TASK GOAL: If a line in the listing below holds the word "Utilities", it counts toward the total; report that total alone.

SOURCE DATA:
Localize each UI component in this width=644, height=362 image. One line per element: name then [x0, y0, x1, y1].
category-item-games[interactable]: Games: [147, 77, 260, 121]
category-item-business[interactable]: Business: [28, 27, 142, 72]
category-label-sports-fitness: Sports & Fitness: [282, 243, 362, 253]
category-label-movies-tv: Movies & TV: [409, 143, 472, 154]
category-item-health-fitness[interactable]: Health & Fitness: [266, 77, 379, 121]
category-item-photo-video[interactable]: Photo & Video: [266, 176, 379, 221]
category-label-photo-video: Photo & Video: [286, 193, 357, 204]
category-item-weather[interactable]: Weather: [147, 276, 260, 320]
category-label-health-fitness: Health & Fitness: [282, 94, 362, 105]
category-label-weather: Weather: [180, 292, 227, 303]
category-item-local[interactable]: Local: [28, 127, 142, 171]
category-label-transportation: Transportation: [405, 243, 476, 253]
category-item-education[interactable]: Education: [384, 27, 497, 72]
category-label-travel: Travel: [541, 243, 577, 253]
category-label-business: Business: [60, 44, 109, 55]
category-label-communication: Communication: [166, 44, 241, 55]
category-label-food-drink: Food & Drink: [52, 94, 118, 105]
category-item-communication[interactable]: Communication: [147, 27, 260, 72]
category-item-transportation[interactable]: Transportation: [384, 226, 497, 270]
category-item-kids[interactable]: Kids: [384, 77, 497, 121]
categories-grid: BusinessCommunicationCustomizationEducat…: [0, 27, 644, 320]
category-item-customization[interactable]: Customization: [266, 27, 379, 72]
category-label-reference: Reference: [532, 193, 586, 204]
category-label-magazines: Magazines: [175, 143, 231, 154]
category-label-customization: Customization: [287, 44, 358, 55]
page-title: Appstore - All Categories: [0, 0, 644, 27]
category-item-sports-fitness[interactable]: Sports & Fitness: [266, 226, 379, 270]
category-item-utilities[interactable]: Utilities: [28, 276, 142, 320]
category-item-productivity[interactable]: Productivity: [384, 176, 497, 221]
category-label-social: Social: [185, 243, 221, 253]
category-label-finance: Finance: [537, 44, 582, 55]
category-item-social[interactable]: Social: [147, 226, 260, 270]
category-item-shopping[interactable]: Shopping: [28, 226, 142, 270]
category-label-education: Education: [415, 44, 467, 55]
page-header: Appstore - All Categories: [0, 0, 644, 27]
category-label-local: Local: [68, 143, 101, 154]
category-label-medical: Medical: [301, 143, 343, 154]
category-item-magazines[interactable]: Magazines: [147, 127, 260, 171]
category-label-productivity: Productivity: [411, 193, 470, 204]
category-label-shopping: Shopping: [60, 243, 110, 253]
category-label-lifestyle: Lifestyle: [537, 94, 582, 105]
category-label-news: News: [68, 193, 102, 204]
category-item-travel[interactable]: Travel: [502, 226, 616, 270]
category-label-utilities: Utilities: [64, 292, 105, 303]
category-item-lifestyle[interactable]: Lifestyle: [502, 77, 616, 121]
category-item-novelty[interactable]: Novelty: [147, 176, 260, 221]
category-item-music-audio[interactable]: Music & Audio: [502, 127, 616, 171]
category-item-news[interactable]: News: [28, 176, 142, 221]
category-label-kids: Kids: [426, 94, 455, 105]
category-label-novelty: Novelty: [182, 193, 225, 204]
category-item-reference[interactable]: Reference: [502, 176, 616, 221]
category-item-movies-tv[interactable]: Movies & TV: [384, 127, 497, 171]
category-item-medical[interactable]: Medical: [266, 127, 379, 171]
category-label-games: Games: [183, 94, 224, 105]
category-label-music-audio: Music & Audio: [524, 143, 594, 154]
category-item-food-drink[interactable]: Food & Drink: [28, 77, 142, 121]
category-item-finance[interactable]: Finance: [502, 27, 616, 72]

RESPONSE AREA: 2